* Task to complete *
Copy out each line of the material below that holds the string "instances".

* Data listing *
⟨

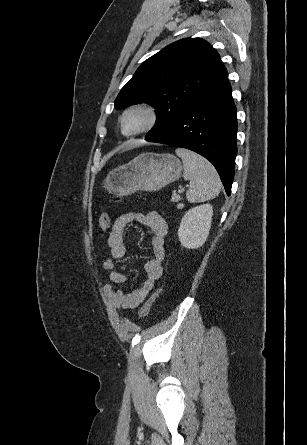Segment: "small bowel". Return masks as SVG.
Wrapping results in <instances>:
<instances>
[{
  "label": "small bowel",
  "instance_id": "small-bowel-1",
  "mask_svg": "<svg viewBox=\"0 0 307 445\" xmlns=\"http://www.w3.org/2000/svg\"><path fill=\"white\" fill-rule=\"evenodd\" d=\"M133 222H138L147 227L152 236L150 246L152 258L145 263L147 278L143 285L130 292L115 289L113 284L121 285L126 282V276L118 269L117 263L127 253L125 244V230ZM167 234V224L164 218L156 211H133L120 215L114 222L107 244L110 248L111 256L103 262V268L109 272L110 281L103 287V293L108 298L109 303L114 308L134 309L138 307L154 288L155 283L163 273V260L165 258V236Z\"/></svg>",
  "mask_w": 307,
  "mask_h": 445
}]
</instances>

⟩

* Answer area *
Wrapping results in <instances>:
<instances>
</instances>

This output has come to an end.